--- Record excerpts Enclosed Below ---

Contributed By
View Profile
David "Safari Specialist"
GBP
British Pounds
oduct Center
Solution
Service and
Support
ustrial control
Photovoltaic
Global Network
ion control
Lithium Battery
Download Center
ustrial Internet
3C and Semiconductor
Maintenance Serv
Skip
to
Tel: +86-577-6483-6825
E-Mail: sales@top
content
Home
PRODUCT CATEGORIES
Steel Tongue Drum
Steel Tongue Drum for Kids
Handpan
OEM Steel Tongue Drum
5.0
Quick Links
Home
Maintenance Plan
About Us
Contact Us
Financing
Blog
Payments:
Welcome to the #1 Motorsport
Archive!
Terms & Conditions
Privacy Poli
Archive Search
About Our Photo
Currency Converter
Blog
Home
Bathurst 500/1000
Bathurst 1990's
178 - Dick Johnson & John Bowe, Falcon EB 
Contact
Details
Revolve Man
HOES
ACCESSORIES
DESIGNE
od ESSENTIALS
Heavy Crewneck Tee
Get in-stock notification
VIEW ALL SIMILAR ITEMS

--- End of Enclosed Record excerpts ---
--- Record excerpts Enclosed Below ---

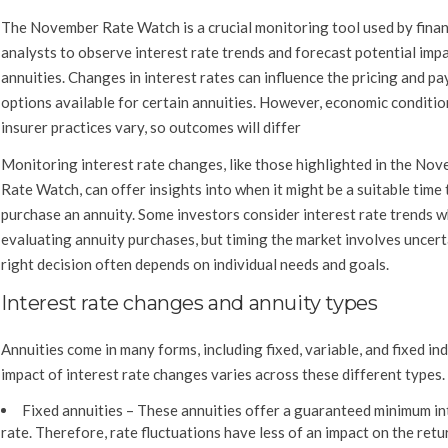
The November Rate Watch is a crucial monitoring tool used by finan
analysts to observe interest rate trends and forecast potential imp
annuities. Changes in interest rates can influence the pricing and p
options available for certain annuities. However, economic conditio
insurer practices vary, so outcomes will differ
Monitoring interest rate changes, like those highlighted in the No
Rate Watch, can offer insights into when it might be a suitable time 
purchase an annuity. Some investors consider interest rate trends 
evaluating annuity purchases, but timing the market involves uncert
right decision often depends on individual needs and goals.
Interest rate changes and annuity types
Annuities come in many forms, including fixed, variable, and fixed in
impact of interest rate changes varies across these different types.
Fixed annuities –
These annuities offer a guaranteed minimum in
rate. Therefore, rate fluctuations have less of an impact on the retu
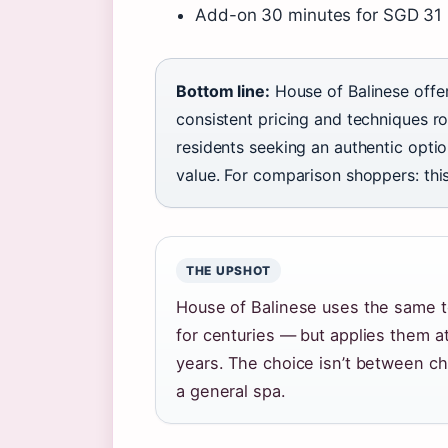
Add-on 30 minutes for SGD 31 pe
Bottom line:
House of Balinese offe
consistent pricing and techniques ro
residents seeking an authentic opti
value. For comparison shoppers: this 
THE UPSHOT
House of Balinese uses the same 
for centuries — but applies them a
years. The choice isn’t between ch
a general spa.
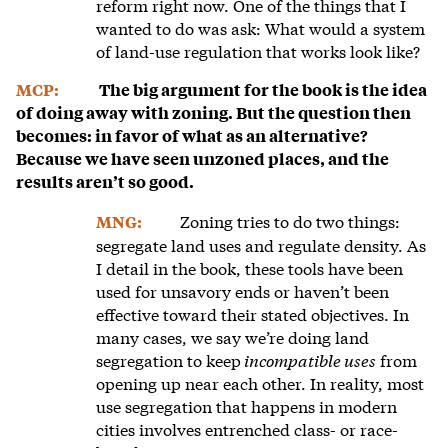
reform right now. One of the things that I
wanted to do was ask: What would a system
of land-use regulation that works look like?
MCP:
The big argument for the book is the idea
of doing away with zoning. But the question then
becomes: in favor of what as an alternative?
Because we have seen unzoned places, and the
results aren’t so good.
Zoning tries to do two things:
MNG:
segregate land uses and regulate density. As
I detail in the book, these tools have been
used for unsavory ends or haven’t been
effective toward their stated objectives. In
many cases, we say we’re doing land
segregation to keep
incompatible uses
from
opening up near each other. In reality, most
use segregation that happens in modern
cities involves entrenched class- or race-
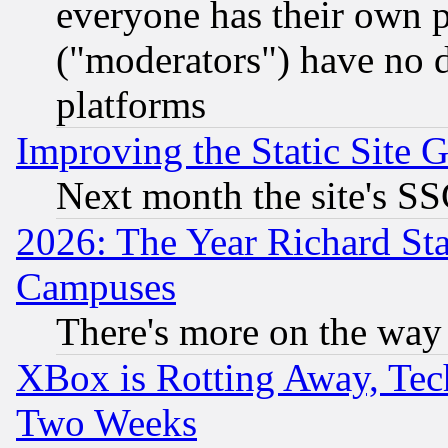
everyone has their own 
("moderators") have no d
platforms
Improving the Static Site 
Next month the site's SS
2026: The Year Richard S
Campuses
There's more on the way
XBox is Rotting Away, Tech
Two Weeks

--- End of Enclosed Record excerpts ---

(Directions): Which lines above run from the one containing "results aren’t so good." down to the one containing "many cases, we say we’re doing land"? Repeat exactly those, both ends included, and nothing else.

(Completed task):
results aren’t so good.
Zoning tries to do two things:
MNG:
segregate land uses and regulate density. As
I detail in the book, these tools have been
used for unsavory ends or haven’t been
effective toward their stated objectives. In
many cases, we say we’re doing land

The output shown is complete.